Keeping medical students in our community

Students at IU School of Medicine in West Lafayette can now complete all four years of medical school in Greater Lafayette. Two first-class graduates who stayed in Greater Lafayette all four years participated in local health activities in our community after completing their post-graduation residency training. Many others who graduated in 2014 have also returned to serve our community after finishing their residency training.

Al-Makki shared: “Teaching is my passion. “The best way to learn is to teach. The students enrich my experience and that of the patient. They add a lot to what we do every day, keep us up to date with technology, and they ask questions—which stimulates the brain.”

Jake Whiteside is one of the IU Medical School – West Lafayette campus medical students who completed his four years of medical school in the Greater Lafayette area. West Lafayette is a draw because his best friend lives locally. As a husband and father of three young children, he also did not want to move his family to clinical rotation during his third and fourth years of medical school.

Jake Whiteside
Jake Whiteside, medical student

Whiteside shared: “Here, I know I will be learning more face-to-face. “I appreciate being involved with patients and being able to ask questions. I also ask my mentors to challenge me.”

How did the patient react to the medical students?

Al-Makki adds: “Patients get more attention. “The addition of medical students provides a good discussion of the problem and possible solutions that help patients. I also ask the students to review the patient history with me and the patient.”

Whiteside says studying at Arnett and in the Lafayette area is a great fit for him and his family.
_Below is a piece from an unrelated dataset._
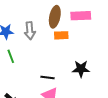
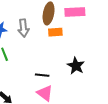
black star: (81, 69) -> (76, 66), turned 30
“My mentors and the team at IU Health Arnett are friendly, approachable, and flexible—always ready to tackle whatever I need in my personal and professional life,” says Whiteside. . “I really feel that we’re all in it together.”

Whiteside has found his passion in the field of general surgery—his previous experience in general surgery and bariatric research has contributed to his excitement to learn more about general surgery and its Its subspecialties include hand surgery, bariatric surgery, and robotic surgery, among others. Whiteside has been matched to an active surgical residency program at Wright Patterson Air Force Base/Wright State University and will begin her surgical training there in the summer of 2023.

Will he return to Indiana? He hopes so.

“It’s a great place to live and work,” added Whiteside. “The West offers a lot of flexibility.”

Al-Makki has locally expanded a statewide summer education program called Hospital Medical Education (HME) and secured funding to provide a stipend for a male and female student. members move from the first year to the second year. The eight-week program allows students to rotate through different faculties at Arnett, with the hope that students will be interested in staying in our community. The HME program has become very popular with medical students.

Al-Makki is continuously working to improve healthcare in Arnett by enhancing the training of medical students and doctors through its partnership with IU School of Medicine and priorities in the field of medicine. school curriculum. His work in increasing the involvement of medical education has resulted in higher levels of professional satisfaction among physicians through mentoring and teaching students.

Al-Makki said: “I am proud of what we have achieved.